Furthermore, as shown in the figure, infections into North America involve a large number of intermediate hosts suggesting that the infections are weak. However, the primary entry locations near the Gulf of Alaska, a known high risk area, consistently show sufficiently strong infections. This observation is supported by other investigations and consequently further increases confidence in the model and analysis. The infections into South America are propagated from North American infections and are significantly distant from the source infections in Vietnam. Infections into South America occurred only in the second year of migration cycle (see video for details). Analytics from the simulation suggest that the viral strains in South America lag behind primary infections in Southeast Asia by more than a year. A similar inference was drawn by other investigators who use bioinformatics-based analysis of influenza A viruses to show more than a year's lag between viruses in Southeast Asia and South America.

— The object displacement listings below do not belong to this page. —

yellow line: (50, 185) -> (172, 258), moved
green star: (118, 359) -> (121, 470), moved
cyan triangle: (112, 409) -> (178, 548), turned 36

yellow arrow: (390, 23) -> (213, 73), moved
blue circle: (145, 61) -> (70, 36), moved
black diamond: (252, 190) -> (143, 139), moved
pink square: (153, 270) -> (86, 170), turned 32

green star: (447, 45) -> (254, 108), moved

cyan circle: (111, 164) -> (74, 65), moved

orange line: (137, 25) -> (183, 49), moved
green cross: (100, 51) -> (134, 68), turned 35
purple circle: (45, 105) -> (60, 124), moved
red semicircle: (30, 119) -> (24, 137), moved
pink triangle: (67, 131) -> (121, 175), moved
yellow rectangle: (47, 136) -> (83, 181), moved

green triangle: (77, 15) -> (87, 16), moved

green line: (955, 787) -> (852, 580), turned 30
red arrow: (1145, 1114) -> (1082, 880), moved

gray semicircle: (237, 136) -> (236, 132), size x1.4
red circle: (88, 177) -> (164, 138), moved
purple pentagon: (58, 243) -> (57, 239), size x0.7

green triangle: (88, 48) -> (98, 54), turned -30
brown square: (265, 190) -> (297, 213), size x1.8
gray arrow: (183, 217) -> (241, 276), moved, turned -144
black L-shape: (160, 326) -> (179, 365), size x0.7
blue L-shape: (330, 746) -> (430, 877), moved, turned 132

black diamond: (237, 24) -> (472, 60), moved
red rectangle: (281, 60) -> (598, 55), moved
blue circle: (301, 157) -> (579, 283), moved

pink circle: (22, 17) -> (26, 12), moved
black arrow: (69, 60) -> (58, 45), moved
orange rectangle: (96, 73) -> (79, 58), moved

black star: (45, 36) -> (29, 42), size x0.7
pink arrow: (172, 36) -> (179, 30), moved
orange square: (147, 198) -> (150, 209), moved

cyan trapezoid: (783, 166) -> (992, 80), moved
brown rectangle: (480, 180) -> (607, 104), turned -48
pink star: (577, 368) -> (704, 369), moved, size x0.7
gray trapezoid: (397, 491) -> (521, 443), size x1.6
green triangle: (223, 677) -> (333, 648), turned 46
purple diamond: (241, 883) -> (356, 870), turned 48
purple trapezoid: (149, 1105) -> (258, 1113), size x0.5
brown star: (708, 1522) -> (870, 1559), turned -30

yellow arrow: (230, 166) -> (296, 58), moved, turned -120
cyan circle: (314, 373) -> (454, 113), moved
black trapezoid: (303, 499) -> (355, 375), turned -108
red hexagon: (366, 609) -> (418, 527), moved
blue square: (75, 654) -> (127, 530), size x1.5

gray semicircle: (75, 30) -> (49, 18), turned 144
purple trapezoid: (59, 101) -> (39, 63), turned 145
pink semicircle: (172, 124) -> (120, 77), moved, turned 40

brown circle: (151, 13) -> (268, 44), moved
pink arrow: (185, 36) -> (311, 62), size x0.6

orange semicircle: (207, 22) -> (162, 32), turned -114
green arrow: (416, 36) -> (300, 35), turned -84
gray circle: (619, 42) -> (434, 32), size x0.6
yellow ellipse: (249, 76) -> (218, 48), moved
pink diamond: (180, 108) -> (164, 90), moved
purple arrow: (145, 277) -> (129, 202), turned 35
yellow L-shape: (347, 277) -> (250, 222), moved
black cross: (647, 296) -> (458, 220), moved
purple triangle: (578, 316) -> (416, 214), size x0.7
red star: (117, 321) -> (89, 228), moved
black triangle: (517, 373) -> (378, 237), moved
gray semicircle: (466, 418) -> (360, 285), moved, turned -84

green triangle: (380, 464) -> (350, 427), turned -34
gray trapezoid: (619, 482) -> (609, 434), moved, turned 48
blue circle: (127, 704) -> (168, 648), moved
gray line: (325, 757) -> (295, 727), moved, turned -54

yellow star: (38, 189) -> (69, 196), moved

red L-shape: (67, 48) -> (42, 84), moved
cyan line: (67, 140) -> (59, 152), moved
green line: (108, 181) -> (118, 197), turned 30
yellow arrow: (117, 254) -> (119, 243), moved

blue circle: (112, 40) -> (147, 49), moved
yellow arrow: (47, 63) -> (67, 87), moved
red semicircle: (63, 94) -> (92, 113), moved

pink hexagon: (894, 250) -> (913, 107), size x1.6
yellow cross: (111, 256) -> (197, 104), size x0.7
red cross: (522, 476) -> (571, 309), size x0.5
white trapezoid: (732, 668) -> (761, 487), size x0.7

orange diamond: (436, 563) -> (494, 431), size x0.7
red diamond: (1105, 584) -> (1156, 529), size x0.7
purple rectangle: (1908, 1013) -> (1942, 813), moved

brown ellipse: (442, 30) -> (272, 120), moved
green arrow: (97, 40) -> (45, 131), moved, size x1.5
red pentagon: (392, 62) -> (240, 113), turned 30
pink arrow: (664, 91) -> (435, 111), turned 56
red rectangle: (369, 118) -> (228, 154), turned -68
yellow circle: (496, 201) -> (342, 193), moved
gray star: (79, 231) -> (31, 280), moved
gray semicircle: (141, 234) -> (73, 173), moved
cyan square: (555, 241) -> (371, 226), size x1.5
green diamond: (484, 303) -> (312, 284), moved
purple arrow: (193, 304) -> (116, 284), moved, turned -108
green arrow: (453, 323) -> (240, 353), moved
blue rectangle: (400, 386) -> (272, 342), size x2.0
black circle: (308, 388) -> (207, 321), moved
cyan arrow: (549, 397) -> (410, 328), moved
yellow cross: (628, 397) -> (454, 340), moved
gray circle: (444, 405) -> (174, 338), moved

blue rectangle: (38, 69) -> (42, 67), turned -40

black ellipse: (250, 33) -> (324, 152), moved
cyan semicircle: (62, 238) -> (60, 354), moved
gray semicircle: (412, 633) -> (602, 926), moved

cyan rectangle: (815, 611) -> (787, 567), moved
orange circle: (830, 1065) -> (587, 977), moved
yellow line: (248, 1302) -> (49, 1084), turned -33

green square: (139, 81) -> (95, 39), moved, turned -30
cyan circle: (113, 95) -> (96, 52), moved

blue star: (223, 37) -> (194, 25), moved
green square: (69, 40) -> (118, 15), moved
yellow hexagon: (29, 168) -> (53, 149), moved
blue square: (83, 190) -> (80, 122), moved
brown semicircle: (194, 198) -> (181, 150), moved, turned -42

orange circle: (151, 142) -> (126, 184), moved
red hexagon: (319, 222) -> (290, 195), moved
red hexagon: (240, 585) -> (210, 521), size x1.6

These experiments provide evidence to support and accept the hypothesis that the automatically generated model will reflect spread of highly pathogenic H5N1 strain, originally isolated in Southeast Asia, to various human outbreak regions as reported by the World Health Organization. More importantly, the experiments significantly increase confidence in the validity of the model as well as verify and validate the proposed model generation methodology. Furthermore, the experiments add credence to the significance of migratory waterfowl in the global ecology of avian influenza.
The validated methodology can now be used for other simulation-based epidemiological and ecological analyses. Specifically, such simulation-based analyses provides a powerful approach for design and assessment of various prophylactic and containment strategies. Furthermore, outbreak information can be used to focusing surveillance efforts. Simulation-based observations about influence of other migratory waterfowl species on the spread of infections can be used to identify other influential or high-risk species. This investigation used avian influenza as the primary case study for verification and validation of the proposed approach. However, the same methodology can be applied analyze ecological impact of other migratory species. This investigation provides support that the proposed methodology is an effective approach for using surveillance-based GIS datasets for a broad range of simulation-based epidemiological and ecological analysis to combat emergent zoonotic diseases.